ULTIM’ORA TROVATO IL CORPO DELLA ZIA UCCISA DAL NIPOTE 17ENNE: L’ANNUNCIO DEI VIGILI DEL FUOCO

La tranquilla comunità di San Stino di Livenza, in provincia di Venezia, è stata scossa da un evento di inaudita violenza che ha visto la tragica fine di Chiara Guerra, un’insegnante di 53 anni molto stimata e conosciuta nella zona. La donna sarebbe stata uccisa dal nipote diciassettenne, il quale ha già confessato il delitto alle autorità competenti. Le indagini, coordinate in modo serrato dalla Procura per i minorenni di Trieste, si stanno concentrando sul movente e sulla precisa ricostruzione della dinamica di questo dramma familiare.
Secondo quanto emerso dalle prime fasi investigative, alla base della tragedia ci sarebbero profonde e prolungate tensioni familiari legate alla gestione e alla spartizione di un’eredità patrimoniale. La vittima e il fratello, padre del giovane, vivevano all’interno della stessa grande proprietà, un podere di circa 5.000 metri quadrati. Chiara Guerra occupava l’abitazione principale della tenuta, mentre il nucleo familiare del fratello, composto da quest’ultimo, dalla moglie e dal figlio diciassettenne, risiedeva in una villetta situata all’interno dello stesso perimetro. Alcuni conoscenti e vicini di casa hanno riferito agli inquirenti la presenza di frequenti e accesi contrasti verbali relativi proprio al mantenimento e alla gestione economica delle proprietà comuni.

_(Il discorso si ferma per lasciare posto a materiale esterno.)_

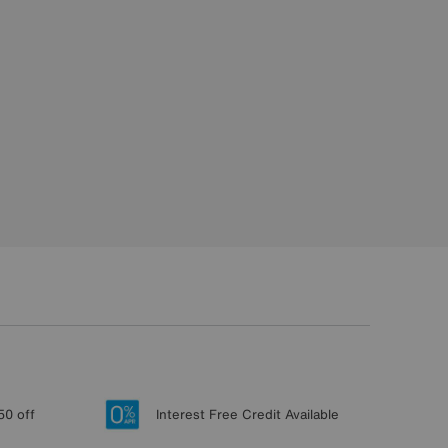
50 off
Interest Free Credit Available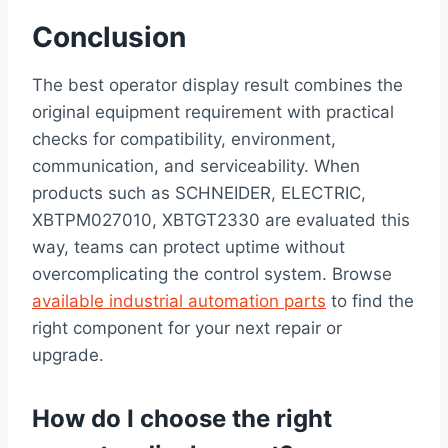
Conclusion
The best operator display result combines the
original equipment requirement with practical
checks for compatibility, environment,
communication, and serviceability. When
products such as SCHNEIDER, ELECTRIC,
XBTPM027010, XBTGT2330 are evaluated this
way, teams can protect uptime without
overcomplicating the control system. Browse
available industrial automation parts
to find the
right component for your next repair or
upgrade.
How do I choose the right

L’omicidio si sarebbe consumato nel pomeriggio dell’11 giugno all’interno di una legnaia adiacente alle abitazioni. Stando alla confessione resa dal giovane, il delitto sarebbe maturato al culmine dell’ennesima lite, scatenata in quel frangente da un rimprovero mosso dalla zia nei suoi confronti. Dopo aver aggredito mortalmente la donna, il diciassettenne avrebbe cercato di occultare il crimine: ha coperto il corpo con un telo e, utilizzando una carriola, lo ha trasportato fino al vicino canale Malgher, dove lo ha gettato nel tentativo di disfarsene. Insieme al corpo, il giovane avrebbe gettato in acqua anche l’arma del delitto, presumibilmente un coltello da cucina prelevato dall’abitazione. Durante i primi interrogatori e i successivi accertamenti medici, il ragazzo presentava una frattura al polso e diverse ferite superficiali, elementi che gli investigatori ritengono del tutto compatibili con una colluttazione avvenuta durante l’aggressione.
L’allarme sulla scomparsa dell’insegnante è scattato grazie alla segnalazione di un’amica della vittima, preoccupata dal fatto di non riuscire a mettersi in contatto con lei da oltre due giorni. I successivi controlli e i rilievi scientifici effettuati tempestivamente dai carabinieri all’interno della proprietà hanno portato alla scoperta di consistenti e inequivocabili tracce di sangue nella legnaia, elemento che ha messo alle strette il giovane portandolo alla successiva confessione. Le ricerche del corpo nel canale Malgher e nelle aree rurali circostanti sono proseguite senza sosta, vedendo l’impiego massiccio di sommozzatori, squadre specializzate dei Vigili del Fuoco ed elicotteri per perlustrare ogni tratto del corso d’acqua.
La notizia ha destato profondo sgomento e dolore in tutta la cittadinanza. Numerosi messaggi di cordoglio e mazzi di fiori sono stati deposti in queste ore davanti alla scuola dove Chiara Guerra prestava servizio con dedizione. Particolarmente toccante è stato il pensiero espresso dai suoi studenti, che hanno voluto dedicarle un messaggio d’affetto cartaceo per prometterle il massimo impegno in vista dei prossimi esami scolastici, assicurando che il suo ricordo rimarrà per sempre impresso nei loro cuori.